Chez les Chaudry, la politique est affaire de famille, ou plutôt de clan. On compte ainsi dans la même fratrie un ancien Premier ministre de Musharraf et leader de son parti, un député de l’Assemblée nationale et le maire de la ville de Gujrat. Quand au cousin, Pervez Elahi, il était jusqu’à l’an dernier Premier ministre du Pendjab, province riche et peuplée qui fournit la majorité des sièges au Parlement. C’est ici que va se jouer le résultat des législatives qui se tiennent aujourd’hui au Pakistan.
Seigneurs. Cette année, une vingtaine de membres du clan se présente. Devant la demeure des Chaudry, d’importants contingents de policiers ont été déployés. Une démonstration de force, alors qu’une grande réunion avec les agents électoraux de la famille s’achève. Des convois de Land Cruiser rutilants chargés de drapeaux verts, l’étendard de la Ligue-Q, filent à vive allure sur les petites routes de campagne. Les seigneurs de la région tentent de s’accrocher à un pouvoir qui vacille.
La popularité du président Musharraf et de son parti n’a cessé de chuter. « Si les élections étaient vraiment libres, la Ligue-Q serait laminée, assure un journaliste de Lahore. Ils n’ont aucun soutien sur le terrain. » Ces derniers mois ont été désastreux pour le régime : censure de la presse et purge du système judiciaire n’ont fait qu’accroître la contestation. Les attentats-suicides ensanglantent le pays, qui subit de plein fouet la hausse du prix de la farine et une pénurie d’électricité. Sans compter l’assassinat, encore non élucidé, de Benazir Bhutto. Le « parti du roi » est désormais tenu responsable de tous les maux du pays. Et c’est le Parti du peuple pakistanais (PPP) de feu Benazir qui devrait rafler la majorité des voix, suivi peut-être par la Ligue de Nawaz Sharif, ancien Premier ministre.
Mais Wajahat, l’un des frères Chaudry, tente de faire bonne figure : « Mon cousin Pervez Elahi sera Premier ministre. Les sondages ne sont pas crédibles. Musharraf a un bon bilan, il a donné une image très positive du Pakistan à l’étranger. Et nous n’avons pas peur du PPP, parce que son leader, Zardari [le veuf de Benazir, ndlr], n’est pas un Bhutto. Un vrai Bhutto aurait été plus difficile à battre. »
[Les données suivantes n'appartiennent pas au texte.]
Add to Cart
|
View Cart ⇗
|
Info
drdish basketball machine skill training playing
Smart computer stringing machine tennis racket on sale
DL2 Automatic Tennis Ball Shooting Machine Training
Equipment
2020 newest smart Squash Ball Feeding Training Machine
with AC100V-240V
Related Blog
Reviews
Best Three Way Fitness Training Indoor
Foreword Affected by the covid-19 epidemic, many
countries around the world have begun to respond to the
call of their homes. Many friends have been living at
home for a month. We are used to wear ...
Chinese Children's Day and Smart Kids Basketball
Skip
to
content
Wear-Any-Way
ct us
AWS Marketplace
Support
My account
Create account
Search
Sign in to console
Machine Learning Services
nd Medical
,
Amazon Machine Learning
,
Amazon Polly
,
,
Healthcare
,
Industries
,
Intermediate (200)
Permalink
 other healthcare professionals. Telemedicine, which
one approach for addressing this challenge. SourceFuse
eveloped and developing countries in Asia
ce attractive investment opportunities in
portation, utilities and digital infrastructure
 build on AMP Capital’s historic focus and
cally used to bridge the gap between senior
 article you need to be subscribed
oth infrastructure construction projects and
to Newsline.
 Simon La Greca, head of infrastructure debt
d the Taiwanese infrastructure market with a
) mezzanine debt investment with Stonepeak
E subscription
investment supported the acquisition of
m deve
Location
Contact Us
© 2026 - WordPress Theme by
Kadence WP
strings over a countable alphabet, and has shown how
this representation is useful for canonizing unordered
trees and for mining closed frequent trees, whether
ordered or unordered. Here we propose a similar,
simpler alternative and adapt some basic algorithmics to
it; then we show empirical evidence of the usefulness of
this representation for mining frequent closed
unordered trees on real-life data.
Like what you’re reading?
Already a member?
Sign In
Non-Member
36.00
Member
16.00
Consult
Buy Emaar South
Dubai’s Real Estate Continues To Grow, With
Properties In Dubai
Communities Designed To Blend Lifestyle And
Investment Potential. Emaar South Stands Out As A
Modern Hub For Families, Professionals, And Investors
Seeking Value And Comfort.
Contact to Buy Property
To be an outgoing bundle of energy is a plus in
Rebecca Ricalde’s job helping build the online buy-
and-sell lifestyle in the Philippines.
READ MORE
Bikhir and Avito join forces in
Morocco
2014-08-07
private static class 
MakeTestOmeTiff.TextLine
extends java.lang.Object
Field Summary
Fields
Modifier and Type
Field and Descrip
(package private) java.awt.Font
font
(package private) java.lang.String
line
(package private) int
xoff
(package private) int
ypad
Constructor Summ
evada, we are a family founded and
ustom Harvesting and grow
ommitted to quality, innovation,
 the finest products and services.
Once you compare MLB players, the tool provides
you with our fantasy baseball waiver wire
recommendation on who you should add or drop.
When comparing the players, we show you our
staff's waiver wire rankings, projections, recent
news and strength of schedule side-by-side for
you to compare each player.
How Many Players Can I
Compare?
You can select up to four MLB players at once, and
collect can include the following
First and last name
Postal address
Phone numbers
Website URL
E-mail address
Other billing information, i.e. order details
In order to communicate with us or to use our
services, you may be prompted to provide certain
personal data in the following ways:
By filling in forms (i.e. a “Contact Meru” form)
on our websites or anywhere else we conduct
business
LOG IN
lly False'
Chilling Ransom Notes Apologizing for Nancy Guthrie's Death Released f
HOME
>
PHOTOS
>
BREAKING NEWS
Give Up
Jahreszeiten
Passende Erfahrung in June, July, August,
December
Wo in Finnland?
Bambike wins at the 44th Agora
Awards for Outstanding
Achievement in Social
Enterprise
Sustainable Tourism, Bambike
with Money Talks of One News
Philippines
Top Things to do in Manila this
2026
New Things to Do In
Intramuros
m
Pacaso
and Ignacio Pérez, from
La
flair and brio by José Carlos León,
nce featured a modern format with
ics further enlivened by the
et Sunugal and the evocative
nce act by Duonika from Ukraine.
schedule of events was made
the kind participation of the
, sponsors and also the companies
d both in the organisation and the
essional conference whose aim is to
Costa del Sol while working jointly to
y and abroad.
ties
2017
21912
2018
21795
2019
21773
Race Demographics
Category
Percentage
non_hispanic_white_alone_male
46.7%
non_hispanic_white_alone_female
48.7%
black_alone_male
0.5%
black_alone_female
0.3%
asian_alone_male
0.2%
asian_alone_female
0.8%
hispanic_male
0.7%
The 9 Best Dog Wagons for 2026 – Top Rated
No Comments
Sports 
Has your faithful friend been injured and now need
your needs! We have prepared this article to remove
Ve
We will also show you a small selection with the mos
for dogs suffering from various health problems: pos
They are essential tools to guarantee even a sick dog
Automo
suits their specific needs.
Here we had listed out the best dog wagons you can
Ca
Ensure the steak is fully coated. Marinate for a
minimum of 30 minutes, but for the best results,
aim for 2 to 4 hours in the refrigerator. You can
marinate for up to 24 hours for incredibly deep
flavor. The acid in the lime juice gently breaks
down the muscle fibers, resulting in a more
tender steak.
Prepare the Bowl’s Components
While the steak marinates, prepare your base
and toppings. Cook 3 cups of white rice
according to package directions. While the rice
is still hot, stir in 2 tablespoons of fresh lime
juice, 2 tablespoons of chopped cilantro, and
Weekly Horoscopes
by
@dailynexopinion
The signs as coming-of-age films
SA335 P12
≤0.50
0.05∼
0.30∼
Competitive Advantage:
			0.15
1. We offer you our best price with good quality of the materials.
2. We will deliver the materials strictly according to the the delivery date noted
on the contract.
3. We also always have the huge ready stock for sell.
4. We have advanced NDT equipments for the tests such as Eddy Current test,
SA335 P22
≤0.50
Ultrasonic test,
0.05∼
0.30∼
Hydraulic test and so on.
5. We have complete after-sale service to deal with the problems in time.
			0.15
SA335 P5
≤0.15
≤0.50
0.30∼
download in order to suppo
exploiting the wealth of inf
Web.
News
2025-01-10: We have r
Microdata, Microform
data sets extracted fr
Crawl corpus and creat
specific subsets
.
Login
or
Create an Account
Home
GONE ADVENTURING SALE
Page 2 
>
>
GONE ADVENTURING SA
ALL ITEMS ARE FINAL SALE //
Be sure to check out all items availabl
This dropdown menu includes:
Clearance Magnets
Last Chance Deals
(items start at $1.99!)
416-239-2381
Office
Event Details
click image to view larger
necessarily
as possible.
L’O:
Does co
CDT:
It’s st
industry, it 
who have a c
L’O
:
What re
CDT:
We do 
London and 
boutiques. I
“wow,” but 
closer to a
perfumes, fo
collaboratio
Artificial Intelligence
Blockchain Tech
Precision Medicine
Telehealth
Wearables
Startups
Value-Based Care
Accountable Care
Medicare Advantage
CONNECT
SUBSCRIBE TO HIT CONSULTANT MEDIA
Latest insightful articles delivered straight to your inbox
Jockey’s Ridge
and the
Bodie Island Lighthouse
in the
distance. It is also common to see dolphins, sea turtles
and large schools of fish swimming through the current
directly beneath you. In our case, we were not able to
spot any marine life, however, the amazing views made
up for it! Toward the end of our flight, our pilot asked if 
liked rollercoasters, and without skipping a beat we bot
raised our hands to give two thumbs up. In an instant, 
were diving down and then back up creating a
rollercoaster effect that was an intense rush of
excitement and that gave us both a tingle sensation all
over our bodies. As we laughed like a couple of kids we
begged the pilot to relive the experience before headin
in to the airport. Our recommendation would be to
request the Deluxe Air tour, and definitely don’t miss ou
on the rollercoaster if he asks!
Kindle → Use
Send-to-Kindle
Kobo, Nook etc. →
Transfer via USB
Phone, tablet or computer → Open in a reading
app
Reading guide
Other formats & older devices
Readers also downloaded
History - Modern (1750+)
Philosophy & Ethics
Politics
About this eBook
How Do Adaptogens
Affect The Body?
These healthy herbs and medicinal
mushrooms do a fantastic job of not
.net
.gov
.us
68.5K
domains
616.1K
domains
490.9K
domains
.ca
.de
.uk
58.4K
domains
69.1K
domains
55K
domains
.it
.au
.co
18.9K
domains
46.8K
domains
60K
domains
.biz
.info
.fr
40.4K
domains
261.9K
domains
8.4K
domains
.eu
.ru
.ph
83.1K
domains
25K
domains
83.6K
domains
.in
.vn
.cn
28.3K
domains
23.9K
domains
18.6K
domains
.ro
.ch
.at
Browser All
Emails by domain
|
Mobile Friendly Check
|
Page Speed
« Milices ». L’homme assure que les élections vont être transparentes. Mais à quelques kilomètres de là, dans le quartier général du PPP, l’ambiance est électrique. Ahmad Mukhtar, riche industriel et ancien ministre de Benazir, est sur le qui-vive. Il défie Chaudry Shujaat Hussein, poids lourd de la Ligue-Q. « Les Chaudry ont avec eux la police, les ressources du gouvernement, ils se servent dans les fonds publics, assure Mukhtar. Le cerveau de la campagne des Chaudry, selon Mukhtar, « c’est Wajahat, ou plutôt le « commandant » comme on l’appelle ici. Il a créé une milice, les Wajahat Forces, des jeunes criminels armés qui vont terroriser les villageois. Du coup, nous aussi avons demandé à nos volontaires de porter des armes, pour rassurer les gens ». Wajahat assure lui que ses « forces » sont en fait une « organisation caritative pour aider les pauvres ». Sur les terres du Gujrat, la bataille électorale est rude.